**What to work on**
Filter the records below for the word "trên". Keep each line that has it.

········

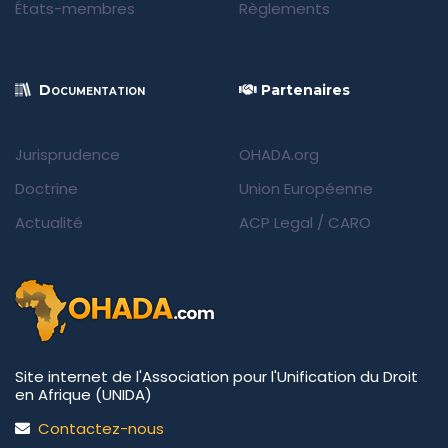
États-membres
Règlements
Documentation
Partenaires
Jurisprudence
OHADA.org
Doctrine
Union Européenne
Actualité
ACP Legal
/
CARO
Site internet de l'Association pour l'Unification du Droit
en Afrique (UNIDA)
Contactez-nous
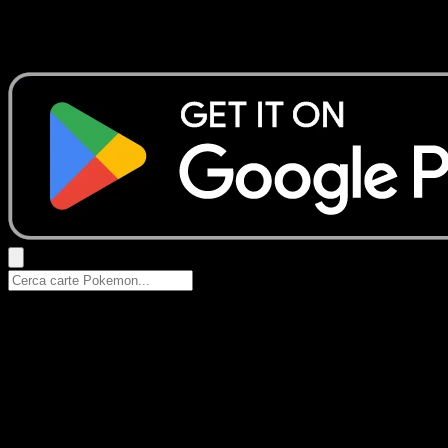
Nessun risultato
Prova con nomi Pokemon, nomi dei set o tipi di carta.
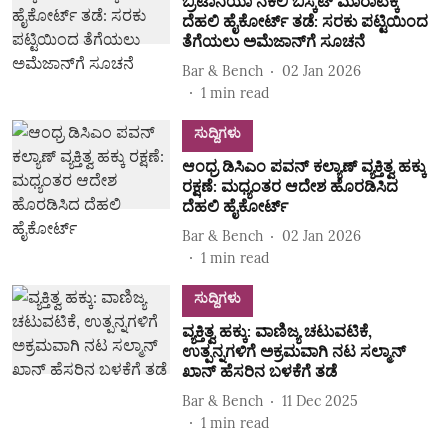
ಬ್ರಿಟಾನಿಯಾ ನಕಲಿ ಬಿಸ್ಕೆಟ್ ಮಾರಾಟಕ್ಕೆ
ದೆಹಲಿ ಹೈಕೋರ್ಟ್ ತಡೆ: ಸರಕು ಪಟ್ಟಿಯಿಂದ
ತೆಗೆಯಲು ಅಮೆಜಾನ್‌ಗೆ ಸೂಚನೆ
Bar & Bench
02 Jan 2026
1
min read
ಸುದ್ದಿಗಳು
ಆಂಧ್ರ ಡಿಸಿಎಂ ಪವನ್ ಕಲ್ಯಾಣ್ ವ್ಯಕ್ತಿತ್ವ ಹಕ್ಕು
ರಕ್ಷಣೆ: ಮಧ್ಯಂತರ ಆದೇಶ ಹೊರಡಿಸಿದ
ದೆಹಲಿ ಹೈಕೋರ್ಟ್
Bar & Bench
02 Jan 2026
1
min read
ಸುದ್ದಿಗಳು
ವ್ಯಕ್ತಿತ್ವ ಹಕ್ಕು:‌ ವಾಣಿಜ್ಯ ಚಟುವಟಿಕೆ,
ಉತ್ಪನ್ನಗಳಿಗೆ ಅಕ್ರಮವಾಗಿ ನಟ ಸಲ್ಮಾನ್‌
ಖಾನ್ ಹೆಸರಿನ ಬಳಕೆಗೆ ತಡೆ
Bar & Bench
11 Dec 2025
1
min read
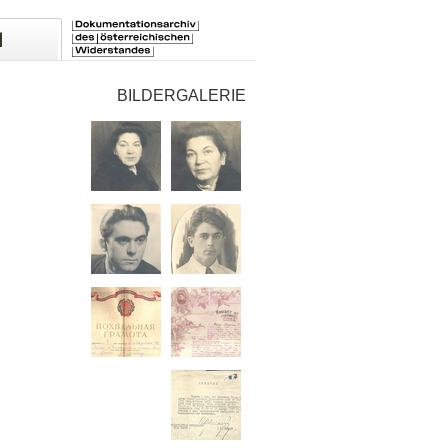
BILDERGALERIE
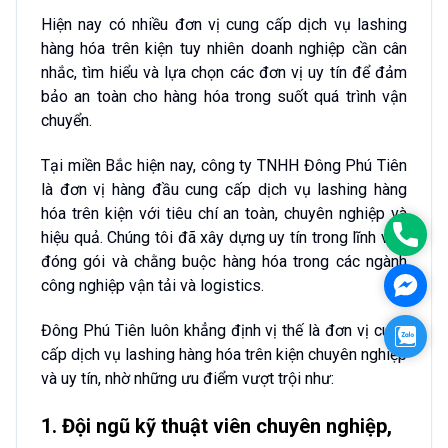
Hiện nay có nhiều đơn vị cung cấp dịch vụ lashing
hàng hóa trên kiện tuy nhiên doanh nghiệp cần cân
nhắc, tìm hiểu và lựa chọn các đơn vị uy tín để đảm
bảo an toàn cho hàng hóa trong suốt quá trình vận
chuyển.
Tại miền Bắc hiện nay, công ty TNHH Đông Phú Tiên
là đơn vị hàng đầu cung cấp dịch vụ lashing hàng
hóa trên kiện với tiêu chí an toàn, chuyên nghiệp và
Phon
hiệu quả. Chúng tôi đã xây dựng uy tín trong lĩnh vực
đóng gói và chằng buộc hàng hóa trong các ngành
Face
công nghiệp vận tải và logistics.
Đông Phú Tiên luôn khẳng định vị thế là đơn vị cung
Zalo
cấp dịch vụ lashing hàng hóa trên kiện chuyên nghiệp
và uy tín, nhờ những ưu điểm vượt trội như:
1. Đội ngũ kỹ thuật viên chuyên nghiệp,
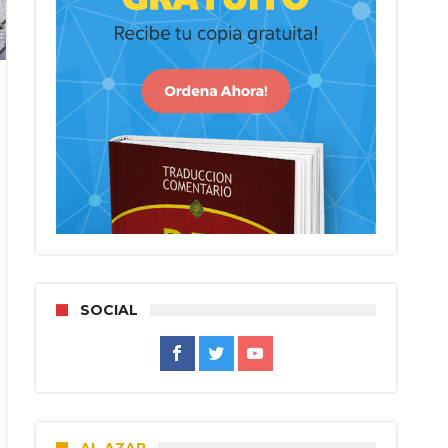
SOCIAL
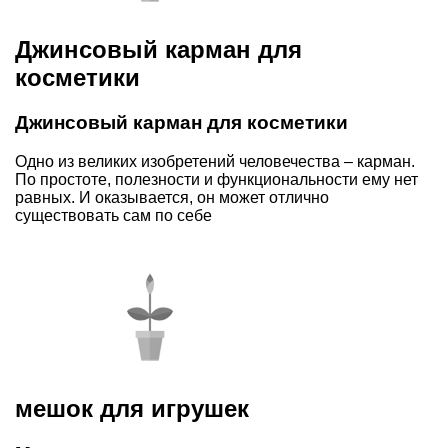
Джинсовый карман для
косметики
Джинсовый карман для косметики
Одно из великих изобретений человечества – карман.
По простоте, полезности и функциональности ему нет
равных. И оказывается, он может отлично
существовать сам по себе
мешок для игрушек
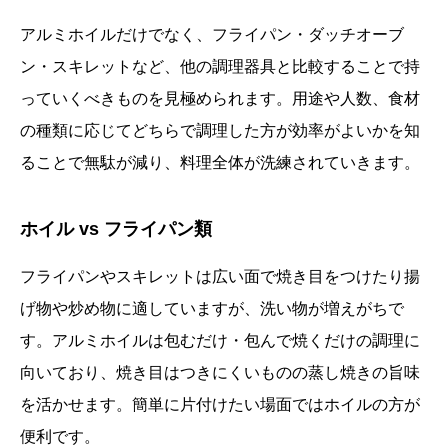
アルミホイルだけでなく、フライパン・ダッチオーブ
ン・スキレットなど、他の調理器具と比較することで持
っていくべきものを見極められます。用途や人数、食材
の種類に応じてどちらで調理した方が効率がよいかを知
ることで無駄が減り、料理全体が洗練されていきます。
ホイル vs フライパン類
フライパンやスキレットは広い面で焼き目をつけたり揚
げ物や炒め物に適していますが、洗い物が増えがちで
す。アルミホイルは包むだけ・包んで焼くだけの調理に
向いており、焼き目はつきにくいものの蒸し焼きの旨味
を活かせます。簡単に片付けたい場面ではホイルの方が
便利です。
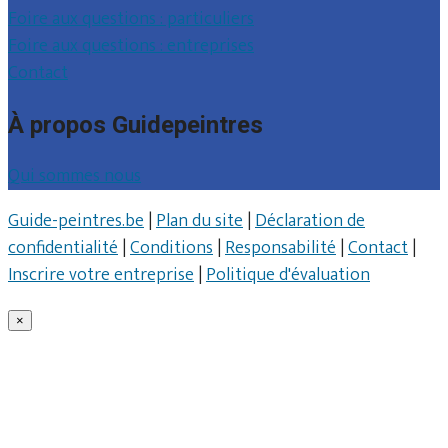
Foire aux questions : particuliers
Foire aux questions : entreprises
Contact
À propos Guidepeintres
Qui sommes nous
Guide-peintres.be
|
Plan du site
|
Déclaration de
confidentialité
|
Conditions
|
Responsabilité
|
Contact
|
Inscrire votre entreprise
|
Politique d'évaluation
×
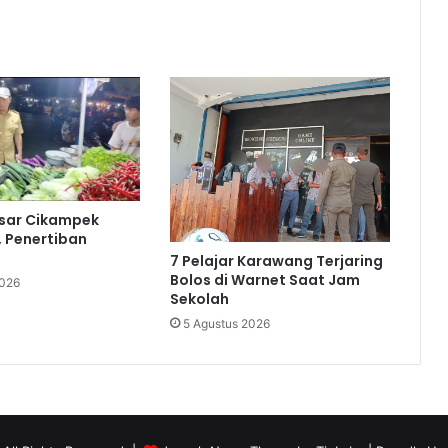
asar Cikampek
, Penertiban
7 Pelajar Karawang Terjaring
Bolos di Warnet Saat Jam
2026
Sekolah
5 Agustus 2026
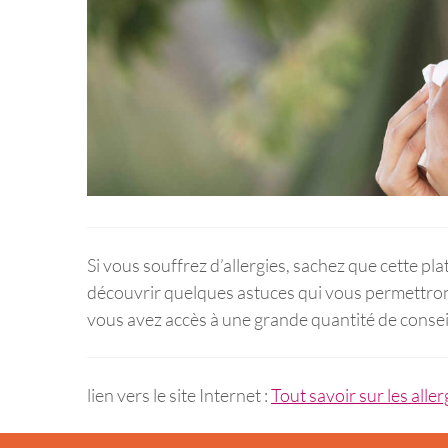
Si vous souffrez d’allergies, sachez que cette pla
découvrir quelques astuces qui vous permettront 
vous avez accès à une grande quantité de consei
lien vers le site Internet :
Tout savoir sur les aller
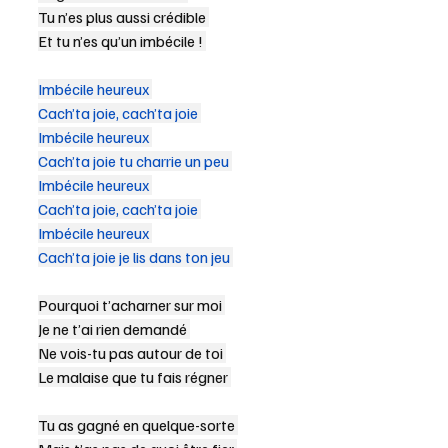
Tu n’es plus aussi crédible 
Et tu n’es qu’un imbécile ! 
Imbécile heureux 
Cach’ta joie, cach’ta joie 
Imbécile heureux 
Cach’ta joie tu charrie un peu 
Imbécile heureux 
Cach’ta joie, cach’ta joie 
Imbécile heureux 
Cach’ta joie je lis dans ton jeu 
Pourquoi t’acharner sur moi 
Je ne t’ai rien demandé 
Ne vois-tu pas autour de toi 
Le malaise que tu fais régner 
Tu as gagné en quelque-sorte 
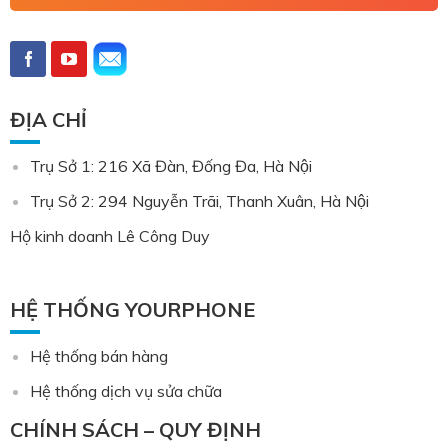
ĐỊA CHỈ
Trụ Sở 1: 216 Xã Đàn, Đống Đa, Hà Nội
Trụ Sở 2: 294 Nguyễn Trãi, Thanh Xuân, Hà Nội
Hộ kinh doanh Lê Công Duy
HỆ THỐNG YOURPHONE
Hệ thống bán hàng
Hệ thống dịch vụ sửa chữa
CHÍNH SÁCH – QUY ĐỊNH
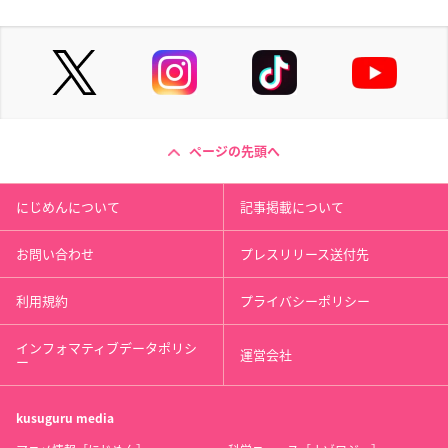
ページの先頭へ
にじめんについて
記事掲載について
お問い合わせ
プレスリリース送付先
利用規約
プライバシーポリシー
インフォマティブデータポリシ
運営会社
ー
kusuguru
media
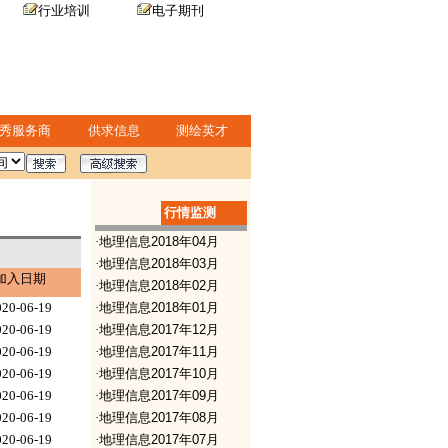
行业培训
电子期刊
秀服务商
供求信息
测绘英才
行情监测
·
地理信息2018年04月
·
地理信息2018年03月
加入日期
·
地理信息2018年02月
020-06-19
·
地理信息2018年01月
020-06-19
·
地理信息2017年12月
020-06-19
·
地理信息2017年11月
020-06-19
·
地理信息2017年10月
020-06-19
·
地理信息2017年09月
020-06-19
·
地理信息2017年08月
020-06-19
·
地理信息2017年07月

········

**Response to this task**
hàng hóa trên kiện tuy nhiên doanh nghiệp cần cân
hóa trên kiện với tiêu chí an toàn, chuyên nghiệp và
cấp dịch vụ lashing hàng hóa trên kiện chuyên nghiệp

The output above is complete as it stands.